So, you’re pregnant.
A lifetime of movies, sitcoms, soaps
and friends has taught you what to expect.
You float serenely with a neat bump in
the barest chiffon. You glow. You make plans for the birth, for the
nursery, for the effortless return to slimness.
You do not envisage any problems, any frustrations, any glitches. After all, you have all these friends who
have had children, and they didn’t have the merest negative experience.

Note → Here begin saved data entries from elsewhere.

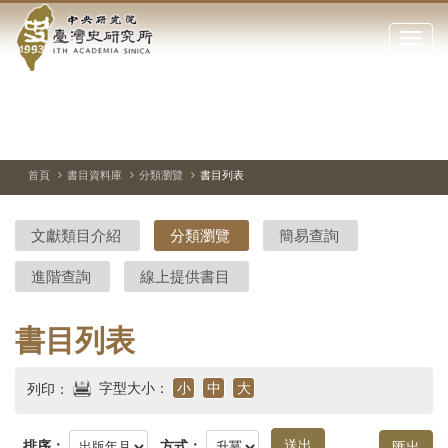
中
跳
到
點
央
主
擊
要
開
研
內
啟
容
或
究
切
上
下
主
區
換
一
一
圖
關
暫
張
張
連
塊
閉
停、
圖
圖
結
院-
播
片
片
首頁
書目資料庫
分類瀏覽
書目列表
網
放
站
臺
主
文獻類目介紹
分類瀏覽
簡易查詢
要
灣
選
進階查詢
線上提供書目
單
史
研
書目列表
究
字型大小：
小
中
大
列印：
所-
排序：
方式：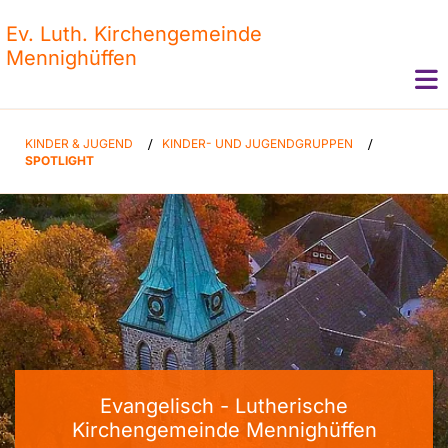
Ev. Luth. Kirchengemeinde
Mennighüffen
KINDER & JUGEND
/
KINDER- UND JUGENDGRUPPEN
/
SPOTLIGHT
Evangelisch - Lutherische
Kirchengemeinde Mennighüffen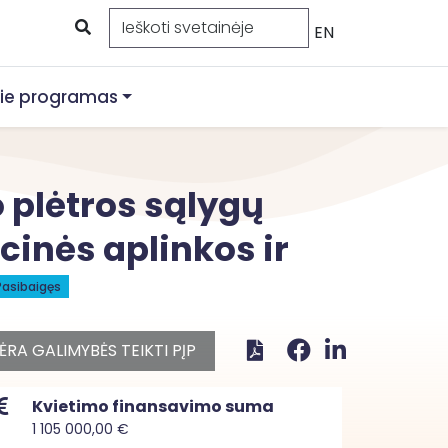
EN
ie programas
o plėtros sąlygų
cinės aplinkos ir
Pasibaigęs
ĖRA GALIMYBĖS TEIKTI PĮP
Kvietimo finansavimo suma
1 105 000,00 €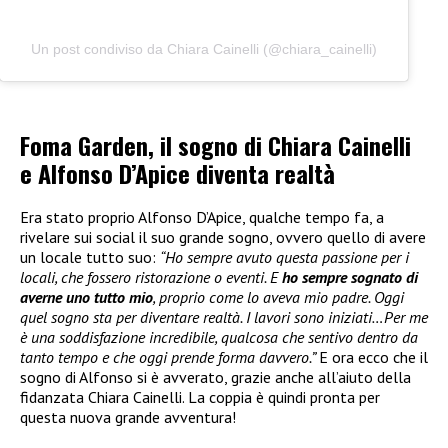
Un post condiviso da Chiara Cainelli (@chiara_cainelli)
Foma Garden, il sogno di Chiara Cainelli
e Alfonso D’Apice diventa realtà
Era stato proprio Alfonso D’Apice, qualche tempo fa, a
rivelare sui social il suo grande sogno, ovvero quello di avere
un locale tutto suo:
“Ho sempre avuto questa passione per i
locali, che fossero ristorazione o eventi. E
ho sempre sognato di
averne uno tutto mio
, proprio come lo aveva mio padre. Oggi
quel sogno sta per diventare realtà. I lavori sono iniziati…Per me
è una soddisfazione incredibile, qualcosa che sentivo dentro da
tanto tempo e che oggi prende forma davvero.”
E ora ecco che il
sogno di Alfonso si è avverato, grazie anche all’aiuto della
fidanzata Chiara Cainelli. La coppia è quindi pronta per
questa nuova grande avventura!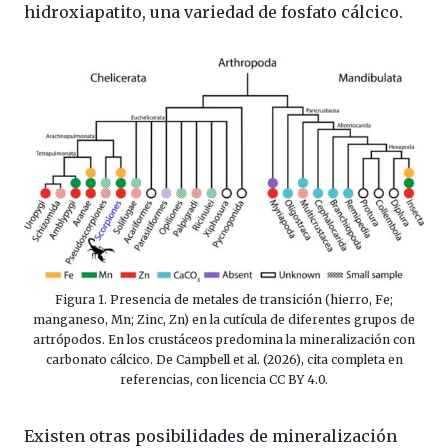
hidroxiapatito, una variedad de fosfato cálcico.
Figura 1. Presencia de metales de transición (hierro, Fe;
manganeso, Mn; Zinc, Zn) en la cutícula de diferentes grupos de
artrópodos. En los crustáceos predomina la mineralización con
carbonato cálcico. De Campbell et al. (2026), cita completa en
referencias, con licencia CC BY 4.0.
Existen otras posibilidades de mineralización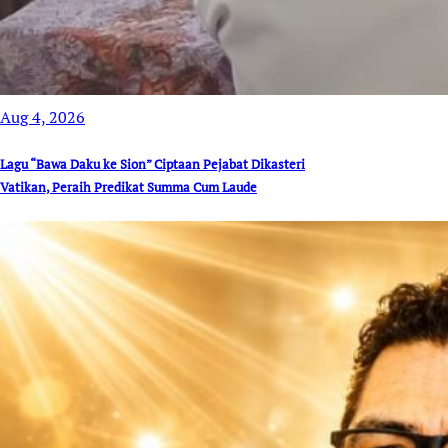
Aug 4, 2026
Lagu “Bawa Daku ke Sion” Ciptaan Pejabat Dikasteri
Vatikan, Peraih Predikat Summa Cum Laude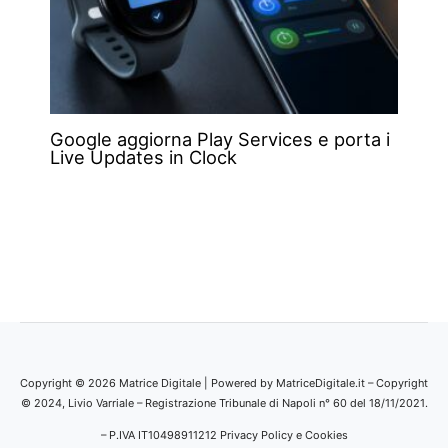
Google aggiorna Play Services e porta i
Live Updates in Clock
Copyright © 2026 Matrice Digitale | Powered by MatriceDigitale.it – Copyright
© 2024, Livio Varriale – Registrazione Tribunale di Napoli n° 60 del 18/11/2021.
– P.IVA IT10498911212
Privacy Policy e Cookies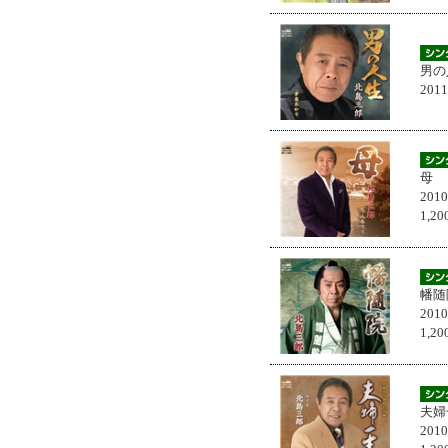
男の
201
母
201
1,
幡随
201
1,
夫婦
201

Well guess what. These friends ? These members of the sisterhood ? These fellow women who swore pregnancy was
the best thing that ever happened to them, and how “it” was all worth while
? They lied. And they never once had the decency to
explain exactly what “it” means.
The decision to have a baby is one of the most exciting things I think I ever did. It seems
thrilling, illicit, downright sexy to make love with absolutely no
barrier between you. Intimacy – nothing
comes close until you embrace the man you love with all of your body,
all of your hopes, and all of your self.
Well, let me rephrase. It’s the most exciting part till you realise
that despite 4 consecutive days of sex, you should probably do it for another 5
days “just to make sure”. Not so
exciting now. Duty, effort,
function. Of course it remains enjoyable
darling, of course it was great, but you both feel so obligated to your future
child to give him or her every chance to come into being that sex becomes ever
so slightly mechanical.
Gradually, you notice that your
husband looks really tired.
Typically, you had to trick him into
trying for a baby. It’s one of the greatest
truisms of life that There Is NO Right Time to Have A Baby. When your mum died, 2 years earlier, you realised
your father was likely to will himself to death (somehow, 20 years later, he’s
still here) and that you didn’t want to live your old age as an only child. The need to create one of your own took you by
surprise, and now, you were just about the right side of bored to make that happen.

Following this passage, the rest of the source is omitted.